* **Exercise prompt**
Please repeat word for word the line containing "Необходимо не менее 3х символов в запросе" and every following line up to and including the last one below, pictures excluded.

─── Records for processing

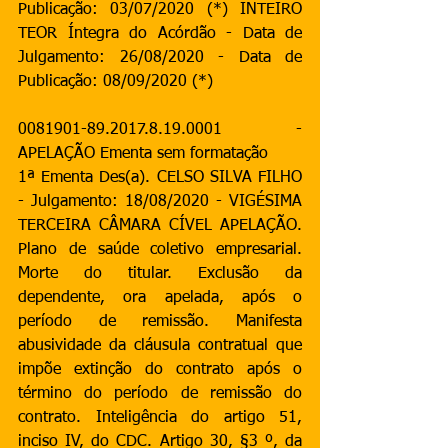
Publicação: 03/07/2020 (*) INTEIRO 
TEOR Íntegra do Acórdão - Data de 
Julgamento: 26/08/2020 - Data de 
Publicação: 08/09/2020 (*)
0081901-89.2017.8.19.0001 - 
APELAÇÃO Ementa sem formatação
1ª Ementa Des(a). CELSO SILVA FILHO 
- Julgamento: 18/08/2020 - VIGÉSIMA 
TERCEIRA CÂMARA CÍVEL APELAÇÃO. 
Plano de saúde coletivo empresarial. 
Morte do titular. Exclusão da 
dependente, ora apelada, após o 
período de remissão. Manifesta 
abusividade da cláusula contratual que 
impõe extinção do contrato após o 
término do período de remissão do 
contrato. Inteligência do artigo 51, 
inciso IV, do CDC. Artigo 30, §3 º, da 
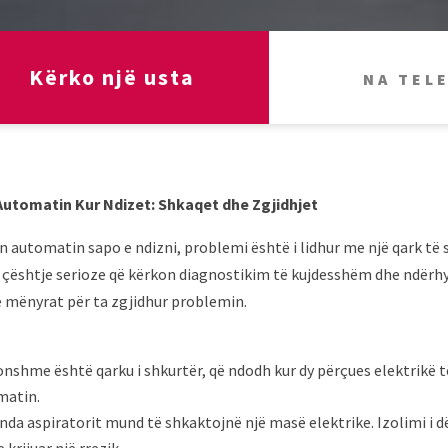
Kërko një usta
NA TEL
Automatin Kur Ndizet: Shkaqet dhe Zgjidhjet
n automatin sapo e ndizni, problemi është i lidhur me një qark të
ë çështje serioze që kërkon diagnostikim të kujdesshëm dhe ndër
mënyrat për ta zgjidhur problemin.
nshme është qarku i shkurtër, që ndodh kur dy përçues elektrikë t
omatin.
nda aspiratorit mund të shkaktojnë një masë elektrike. Izolimi i 
krijuar një rrezik.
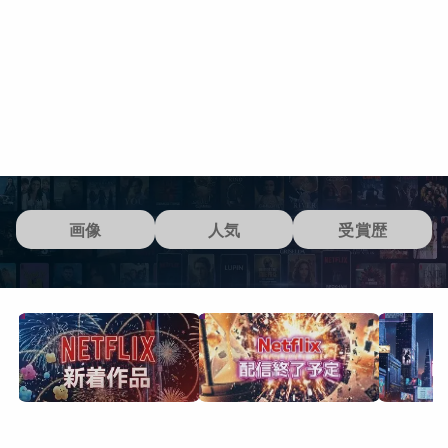
画像
人気
受賞歴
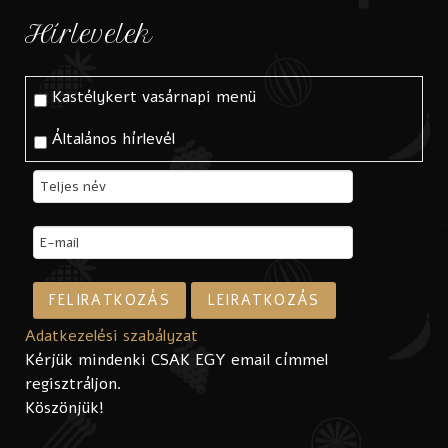
Hírlevelek
Kastélykert vasárnapi menü
Általános hírlevél
Adatkezelési szabályzat
Kérjük mindenki CSAK EGY email címmel
regisztráljon.
Köszönjük!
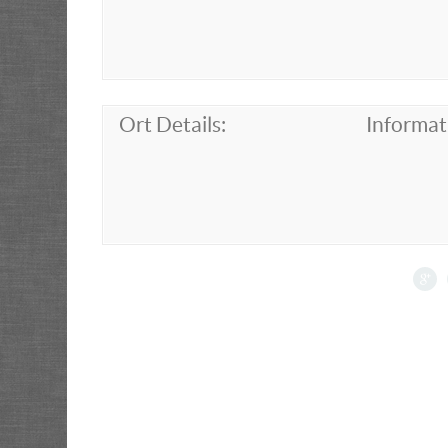
Ort Details:
Informat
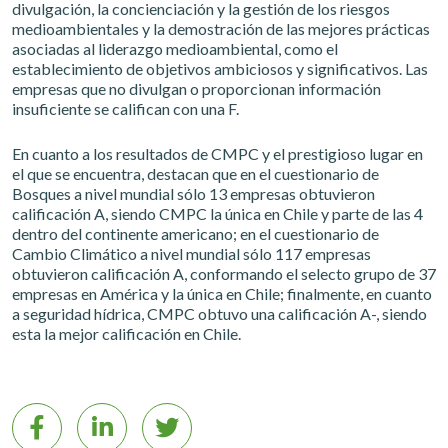
divulgación, la concienciación y la gestión de los riesgos
medioambientales y la demostración de las mejores prácticas
asociadas al liderazgo medioambiental, como el
establecimiento de objetivos ambiciosos y significativos. Las
empresas que no divulgan o proporcionan información
insuficiente se califican con una F.
En cuanto a los resultados de CMPC y el prestigioso lugar en
el que se encuentra, destacan que en el cuestionario de
Bosques a nivel mundial sólo 13 empresas obtuvieron
calificación A, siendo CMPC la única en Chile y parte de las 4
dentro del continente americano; en el cuestionario de
Cambio Climático a nivel mundial sólo 117 empresas
obtuvieron calificación A, conformando el selecto grupo de 37
empresas en América y la única en Chile; finalmente, en cuanto
a seguridad hídrica, CMPC obtuvo una calificación A-, siendo
esta la mejor calificación en Chile.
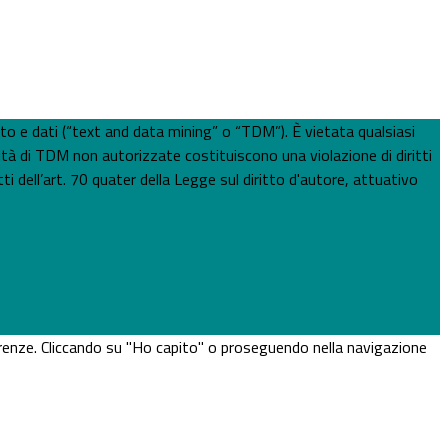
esto e dati (“text and data mining” o “TDM”). È vietata qualsiasi
ità di TDM non autorizzate costituiscono una violazione di diritti
ti dell’art. 70 quater della Legge sul diritto d'autore, attuativo
eferenze. Cliccando su "Ho capito" o proseguendo nella navigazione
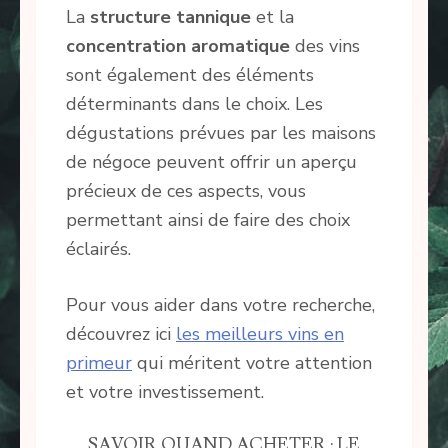
La
structure tannique
et la
concentration aromatique
des vins
sont également des éléments
déterminants dans le choix. Les
dégustations prévues par les maisons
de négoce peuvent offrir un aperçu
précieux de ces aspects, vous
permettant ainsi de faire des choix
éclairés.
Pour vous aider dans votre recherche,
découvrez ici
les meilleurs vins en
primeur
qui méritent votre attention
et votre investissement.
SAVOIR QUAND ACHETER : LE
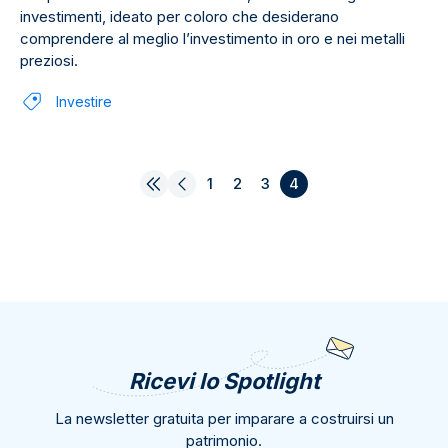
investimenti, ideato per coloro che desiderano
comprendere al meglio l’investimento in oro e nei metalli
preziosi.
Investire
1
2
3
4
Ricevi lo Spotlight
La newsletter gratuita per imparare a costruirsi un
patrimonio.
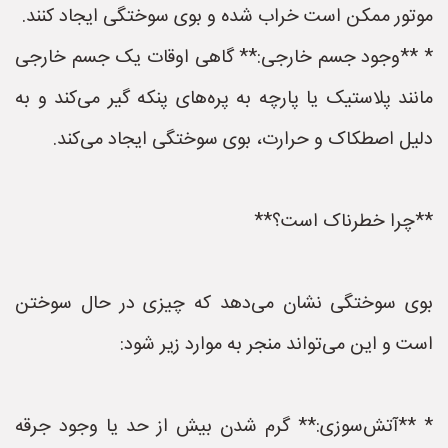
موتور ممکن است خراب شده و بوی سوختگی ایجاد کنند.
* **وجود جسم خارجی:** گاهی اوقات یک جسم خارجی
مانند پلاستیک یا پارچه به پره‌های پنکه گیر می‌کند و به
دلیل اصطکاک و حرارت، بوی سوختگی ایجاد می‌کند.
**چرا خطرناک است؟**
بوی سوختگی نشان می‌دهد که چیزی در حال سوختن
است و این می‌تواند منجر به موارد زیر شود:
* **آتش‌سوزی:** گرم شدن بیش از حد یا وجود جرقه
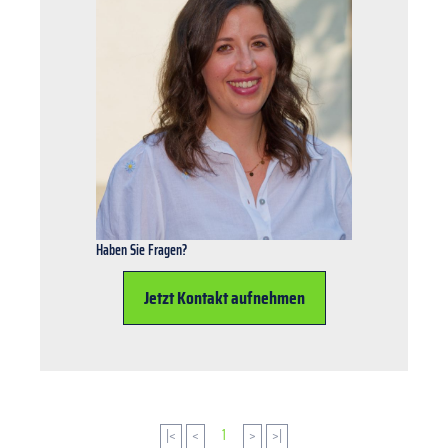
Haben Sie Fragen?
Jetzt Kontakt aufnehmen
|<
<
1
>
>|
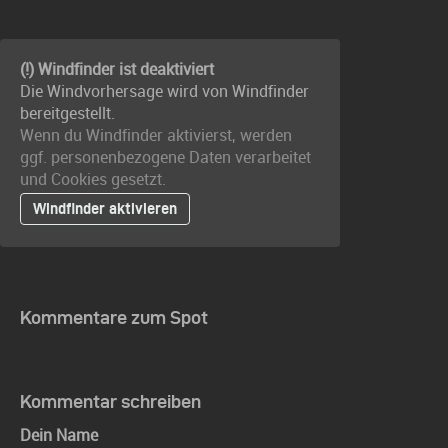
(!) Windfinder ist deaktiviert
Die Windvorhersage wird von Windfinder
bereitgestellt.
Wenn du Windfinder aktivierst, werden
ggf. personenbezogene Daten verarbeitet
und Cookies gesetzt.
Windfinder aktivieren
Kommentare zum Spot
Kommentar schreiben
Dein Name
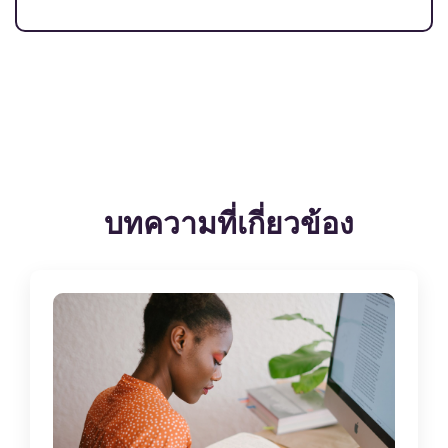
บทความที่เกี่ยวข้อง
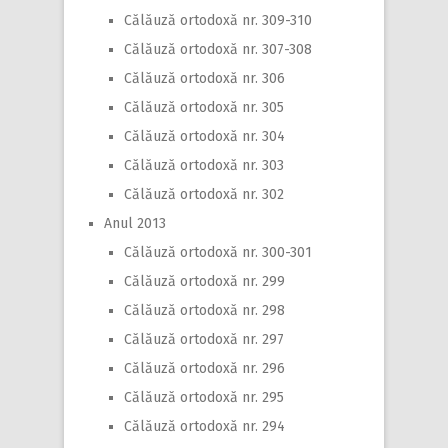
Călăuză ortodoxă nr. 309-310
Călăuză ortodoxă nr. 307-308
Călăuză ortodoxă nr. 306
Călăuză ortodoxă nr. 305
Călăuză ortodoxă nr. 304
Călăuză ortodoxă nr. 303
Călăuză ortodoxă nr. 302
Anul 2013
Călăuză ortodoxă nr. 300-301
Călăuză ortodoxă nr. 299
Călăuză ortodoxă nr. 298
Călăuză ortodoxă nr. 297
Călăuză ortodoxă nr. 296
Călăuză ortodoxă nr. 295
Călăuză ortodoxă nr. 294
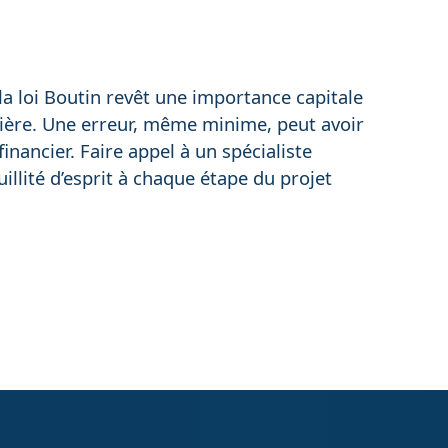
la loi Boutin revêt une importance capitale
lière. Une erreur, même minime, peut avoir
inancier. Faire appel à un spécialiste
llité d’esprit à chaque étape du projet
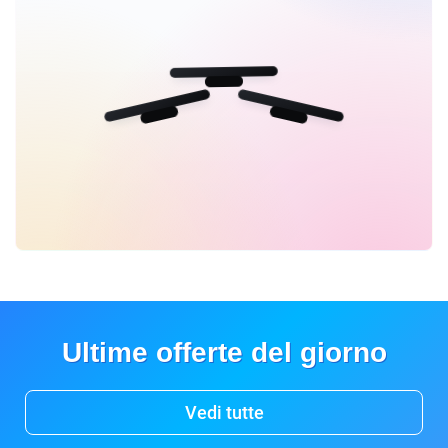
Ultime offerte del giorno
Vedi tutte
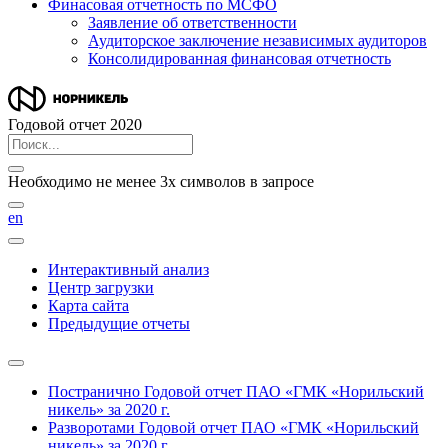
Финасовая отчетность по МСФО
Заявление об ответственности
Аудиторское заключение независимых аудиторов
Консолидированная финансовая отчетность
Годовой отчет 2020
Необходимо не менее 3х символов в запросе
en
Интерактивный анализ
Центр загрузки
Карта сайта
Предыдущие отчеты
Постранично
Годовой отчет ПАО «ГМК «Норильский
никель» за 2020 г.
Разворотами
Годовой отчет ПАО «ГМК «Норильский
никель» за 2020 г.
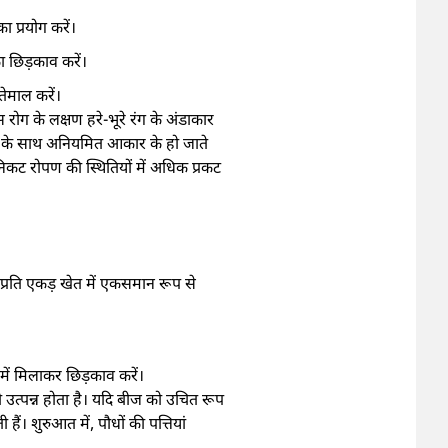
ा प्रयोग करें।
 छिड़काव करें।
तेमाल करें।
रोग के लक्षण हरे-भूरे रंग के अंडाकार
नारों के साथ अनियमित आकार के हो जाते
निकट रोपण की स्थितियों में अधिक प्रकट
्रति एकड़ खेत में एकसमान रूप से
में मिलाकर छिड़काव करें।
त्पन्न होता है। यदि बीज को उचित रूप
ं। शुरुआत में, पौधों की पत्तियां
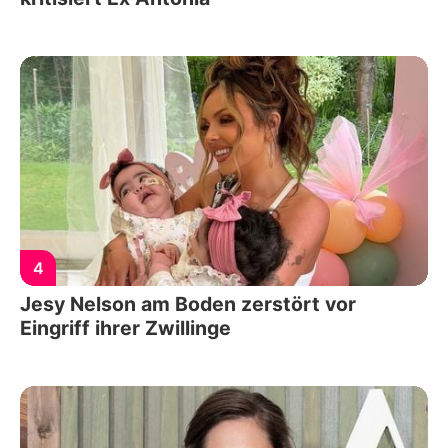
4
Jesy Nelson am Boden zerstört vor
Eingriff ihrer Zwillinge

──────

* **Your solution**
Необходимо не менее 3х символов в запросе
en
Интерактивный анализ
Центр загрузки
Карта сайта
Предыдущие отчеты
Постранично
Годовой отчет ПАО «ГМК «Норильский
никель» за 2020 г.
Разворотами
Годовой отчет ПАО «ГМК «Норильский
никель» за 2020 г.
ा प्रयोग करें।
 छिड़काव करें।
तेमाल करें।
रोग के लक्षण हरे-भूरे रंग के अंडाकार
नारों के साथ अनियमित आकार के हो जाते
निकट रोपण की स्थितियों में अधिक प्रकट
्रति एकड़ खेत में एकसमान रूप से
में मिलाकर छिड़काव करें।
त्पन्न होता है। यदि बीज को उचित रूप
ं। शुरुआत में, पौधों की पत्तियां
4
Jesy Nelson am Boden zerstört vor
Eingriff ihrer Zwillinge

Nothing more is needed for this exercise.